Im Kleinkrieg mit den Hundeliebhabern greift die Verwaltung manchmal zu unfairen Mitteln. So beschwerte sich Tierfreundin Namrata Kohli jüngst in der Tageszeitung "DNA", dass die Leute vom städtischen Hygieneamt acht ihrer Schützlinge vergiftet hätten, mit Pestiziden, die zur Malaria-Mückenbekämpfung vorgesehen waren. So manches Duell aber gewinnt auch Fifi und blamiert die ganze Verwaltung: Immer wieder gibt es auf dem Internationalen Flughafen Hunde-Alarm, weil irgendein Streuner aus dem nahegelegenen Slum sein Revier auf die Landebahn verlegt, wo die städtischen Hundefänger aus Sicherheitsgründen nicht eingreifen dürfen. 70 Airport-Streuner wurden allein in den letzten Monaten von einer dilettantischen Privatfirma eingefangen, nicht bevor sie für etliche Stunden den Flugverkehr lahmgelegt hatten. Rekordhalter ist eine Promenandenmischung, die es zu Beginn des Monsuns schaffte, über anderthalb Stunden Chaos zu verbreiten. Der Pilot, der sie sichtete, musste den Start abbrechen, zwölf Maschinen kreisten und kreisten und verjuxten teures Kerosin, fünf weitere Flüge wurden umgeleitet, während der Hund mit seinen Fängern "Räuber und Gendarm" spielte. Der Kauf eines Narkosegewehrs wäre billiger gewesen.

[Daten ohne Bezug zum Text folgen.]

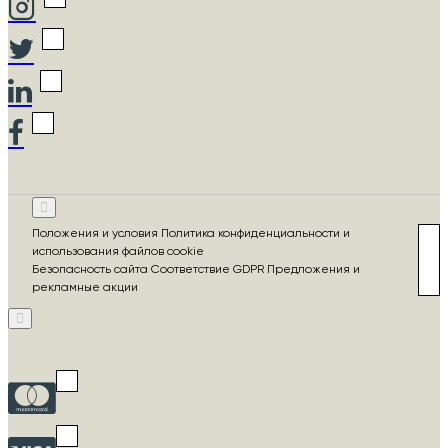
Положения и условия Политика конфиденциальности и
использования файлов cookie
Безопасность сайта Соответствие GDPR Предложения и
рекламные акции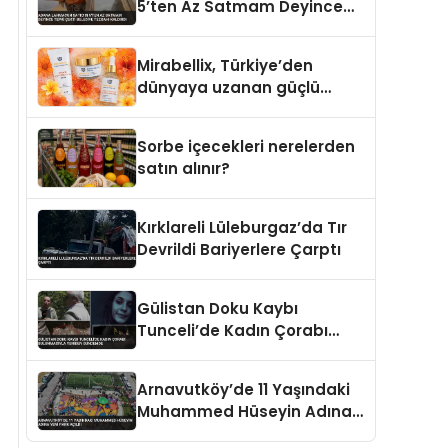
5’ten Az Satmam Deyince
Tepki Çekti Belediye
Tezgahı Kaldırdı
Mirabellix, Türkiye’den
dünyaya uzanan güçlü
büyümesini sürdürüyor
Sorbe içecekleri nerelerden
satın alınır?
Kırklareli Lüleburgaz’da Tır
Devrildi Bariyerlere Çarptı
Gülistan Doku Kaybı
Tunceli’de Kadın Çorabı
Bulunmasıyla Yeniden
Gündemde
Arnavutköy’de 11 Yaşındaki
Muhammed Hüseyin Adına
Yeni Park Açıldı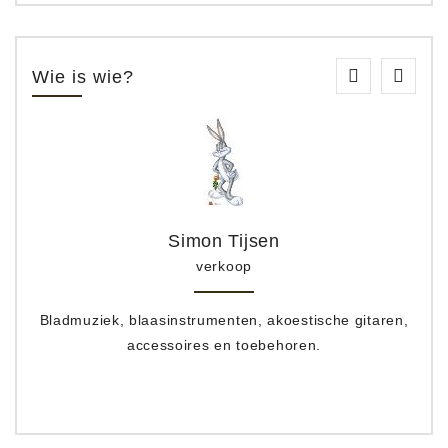
Wie is wie?
Simon Tijsen
verkoop
Bladmuziek, blaasinstrumenten, akoestische gitaren,
accessoires en toebehoren.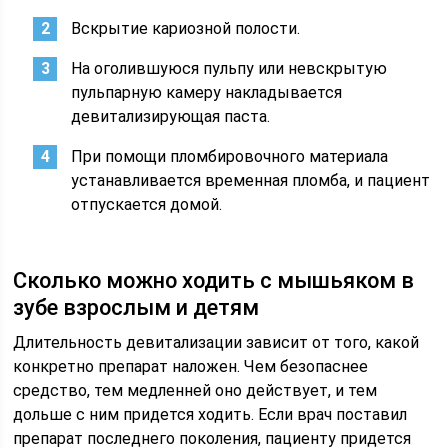
Вскрытие кариозной полости.
На оголившуюся пульпу или невскрытую
пульпарную камеру накладывается
девитализирующая паста.
При помощи пломбировочного материала
устанавливается временная пломба, и пациент
отпускается домой.
Сколько можно ходить с мышьяком в
зубе взрослым и детям
Длительность девитализации зависит от того, какой
конкретно препарат наложен. Чем безопаснее
средство, тем медленней оно действует, и тем
дольше с ним придется ходить. Если врач поставил
препарат последнего поколения, пациенту придется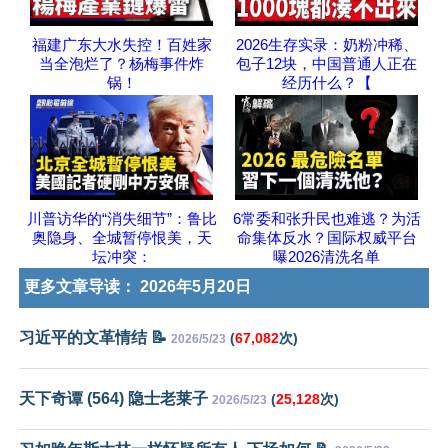
福建广东大水失控！百姓家
2026生存实录：奶粉冲稀、
当全泡烂了？杨梅事件炸
包子12块，中国普通人正在
锅！
经历什么？【
川普访华的“消失细节”：鲁比
6常委和张升民也难逃？为活
奥隐身、全城暂停恨美，天
命集体反水？国际权威平台
坛冲突：
曝2026清洗名单
更多文章导读：
2026年5月20日
习近平的文革情结 📝
(
67,082
次)
2026/5/23
天下奇谭 (564) 隐士老莱子
(
25,128
次)
2026/5/23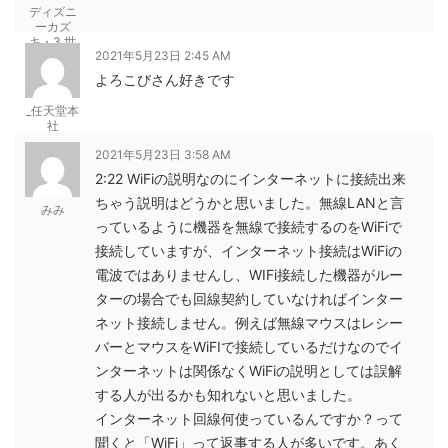
ディズニ
ーカズ
キ・3 世
2021年5月23日 2:45 AM
紀前・57
年前
よろこびさん好きです
_任天堂本
社
2021年5月23日 3:58 AM
2:22 WiFiの説明なのにインターネットに接続出来
ちゃう説明はどうかと思いました。無線LANと言
みみ
っているように機器を無線で接続するのをWiFiで
接続していますが、インターネット接続はWiFiの
電波ではありませんし、WIFi接続した機器がルー
ターの場合でも回線契約していなければインター
ネット接続しません。例えば無線マウスはレシー
バーとマウスをWiFIで接続しているだけなのでイ
ンターネットは関係なくWiFiの説明としては誤解
する人が出るかも知れないと思いました。
インターネット回線何使っているんですか？って
聞くと「WiFi」って返事する人が多いです。あく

Adoptieren Sie einen Streuner!

Auf einer Anhörung von Tierfreunden und Stadt vor dem Landgericht machte Richter S Radhakrishnan jüngst einen Vorschlag zur Güte. Warum denn gleich umbringen, so der Richter, warum adoptiert nicht jede Hausgemeinschaft von Mumbai einen Streuner, was nicht viel teurer als 500 Rupien, als 9 Euro im Jahr kommen würde. Dafür hätten die Anwohner einen guten Wachhund vor der Tür und die Stadt sei alle Probleme los.

Adoptieren Sie einen Streuner! Tun wir doch schon, Herr Richter! Rani, unsere Königin, ist eine geborene Strandhündin, doch jetzt ist sie flohfrei, sterilisiert, stubenrein und, für Indien vorbildlich, Vegetarierin. Hamburger rührt sie nicht an. Sie brauchen sich nur umzugucken, Herr Richter! Vor beinahe jedem Haus in unserer Straße liegt ein rehabilitierter Straßenköter, ich kenne sie alle und sie mich. Jeden Morgen um acht werden die Hunde von einem weißhaarigen Alten gefüttert, ein frommer Hindu, der selber nichts auf der Naht hat: Es ist Ram, unser Straßenbettler. Soll er etwa Bußgeld dafür zahlen, dass er ein Herz für andere Straßenbewohner hat?